WHAT THE EXERCISE ASKS> The result should be the lines from the one that contains "リンク (321, 379)" to the final line of the entries below, copied exactly and with no pictures.
DATA TO EXAMINE section start
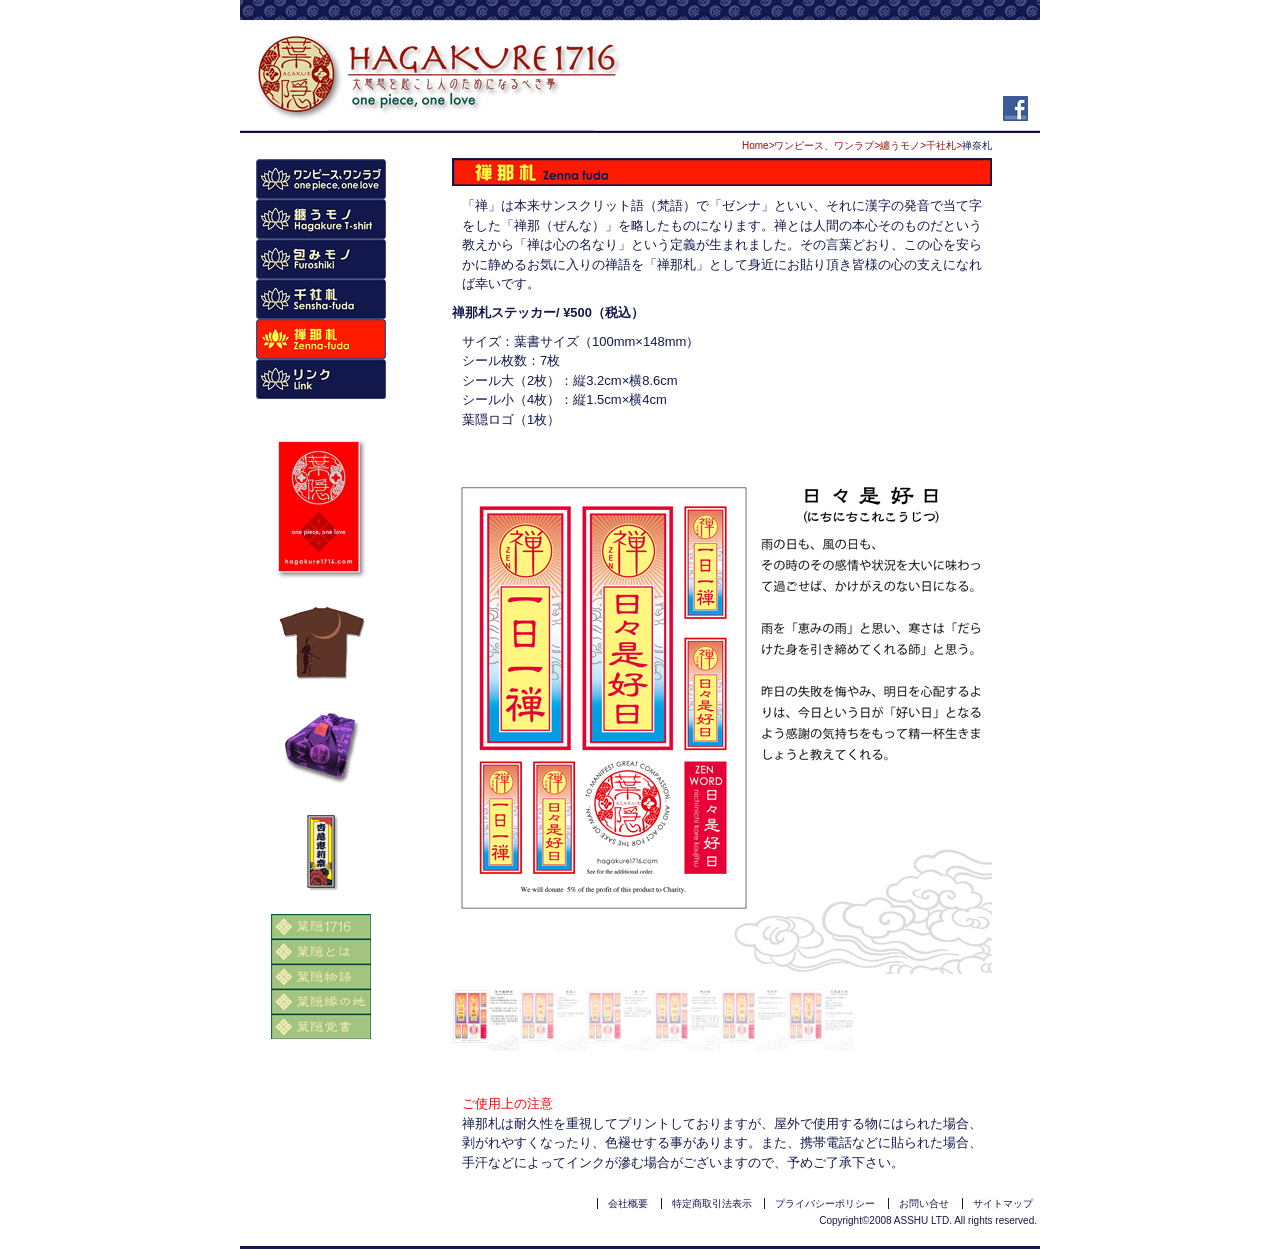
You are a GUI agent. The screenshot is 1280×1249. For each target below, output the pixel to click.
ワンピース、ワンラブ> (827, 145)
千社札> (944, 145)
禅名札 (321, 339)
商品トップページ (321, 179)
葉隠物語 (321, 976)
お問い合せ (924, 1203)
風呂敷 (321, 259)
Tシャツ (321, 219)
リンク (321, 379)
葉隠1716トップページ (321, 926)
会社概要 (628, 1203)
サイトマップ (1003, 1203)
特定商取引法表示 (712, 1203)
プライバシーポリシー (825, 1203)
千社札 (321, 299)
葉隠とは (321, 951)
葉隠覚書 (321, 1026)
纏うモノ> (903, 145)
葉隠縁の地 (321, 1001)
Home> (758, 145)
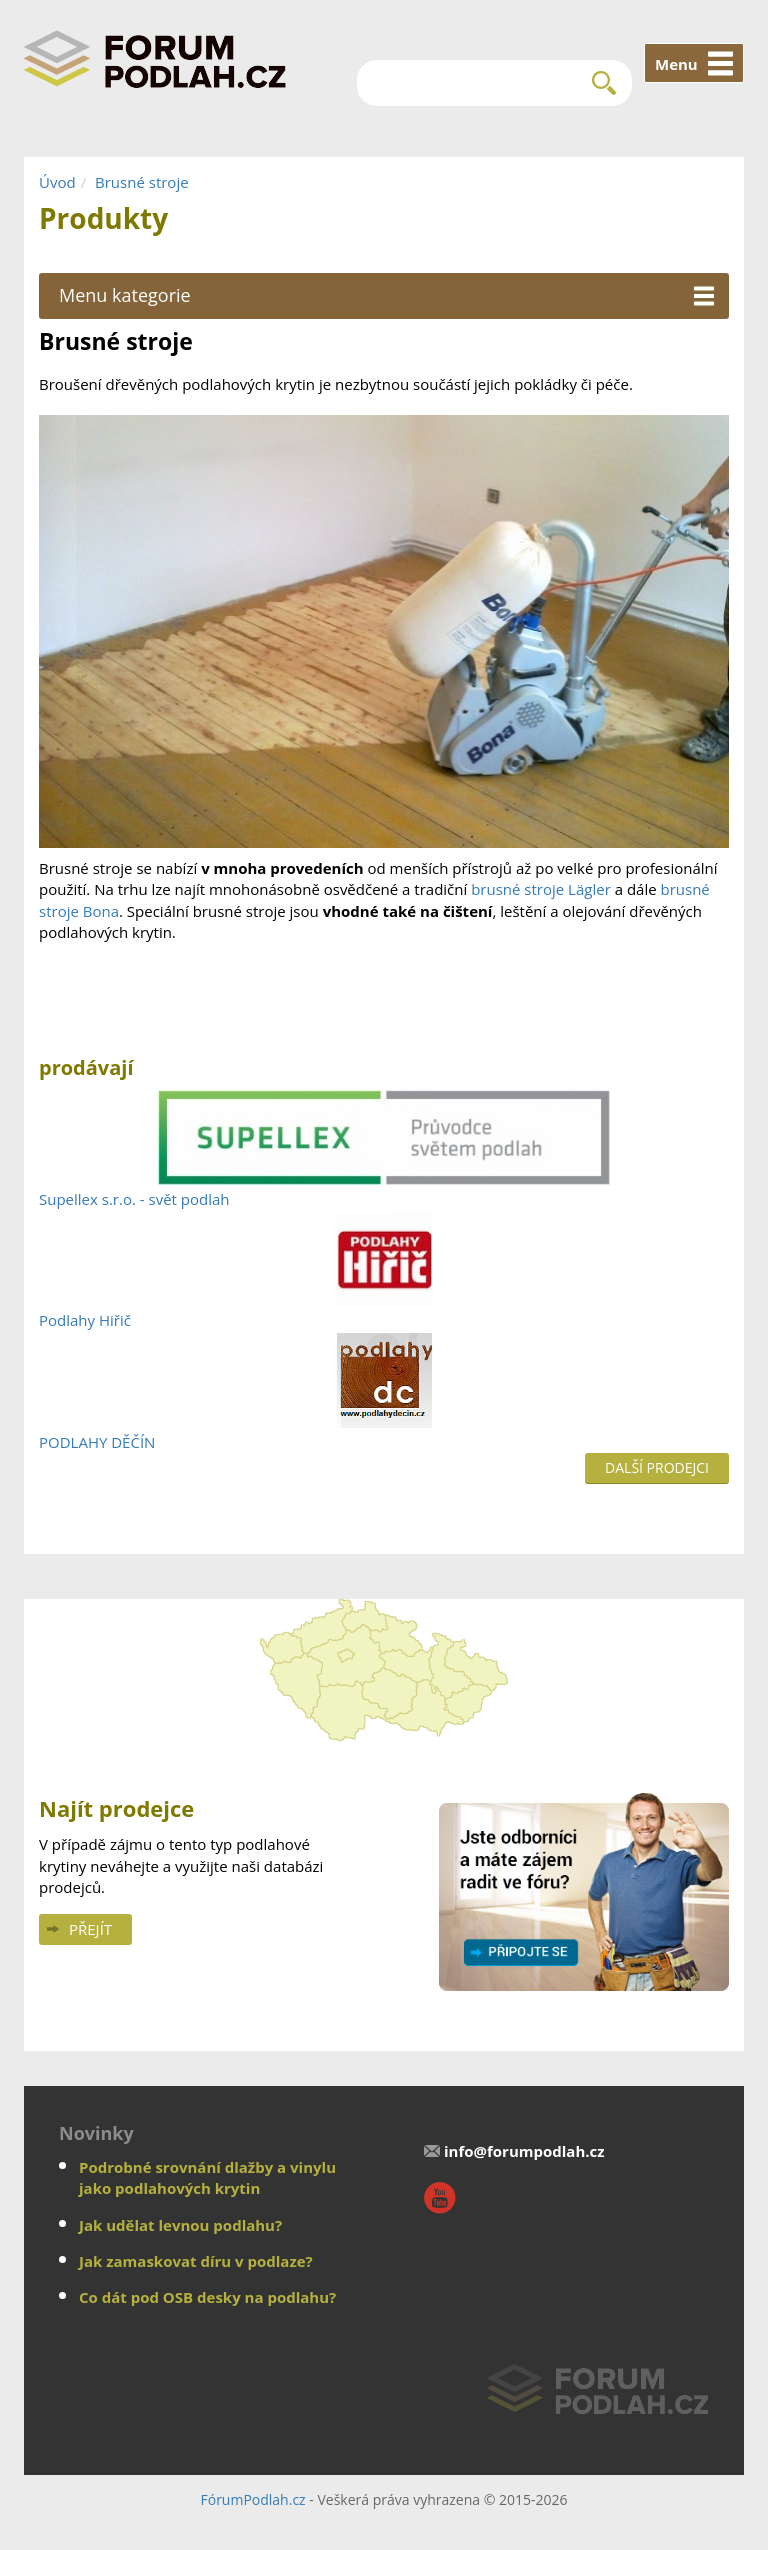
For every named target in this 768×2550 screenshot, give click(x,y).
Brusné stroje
DATA TO EXAMINE section end
ANSWER SPACE>
リンク (321, 379)
葉隠1716トップページ (321, 926)
会社概要 (628, 1203)
サイトマップ (1003, 1203)
特定商取引法表示 (712, 1203)
プライバシーポリシー (825, 1203)
千社札 (321, 299)
葉隠とは (321, 951)
葉隠覚書 (321, 1026)
纏うモノ> (903, 145)
葉隠縁の地 (321, 1001)
Home> (758, 145)
For every named target in this 768×2550 screenshot, give click(x,y).
Brusné stroje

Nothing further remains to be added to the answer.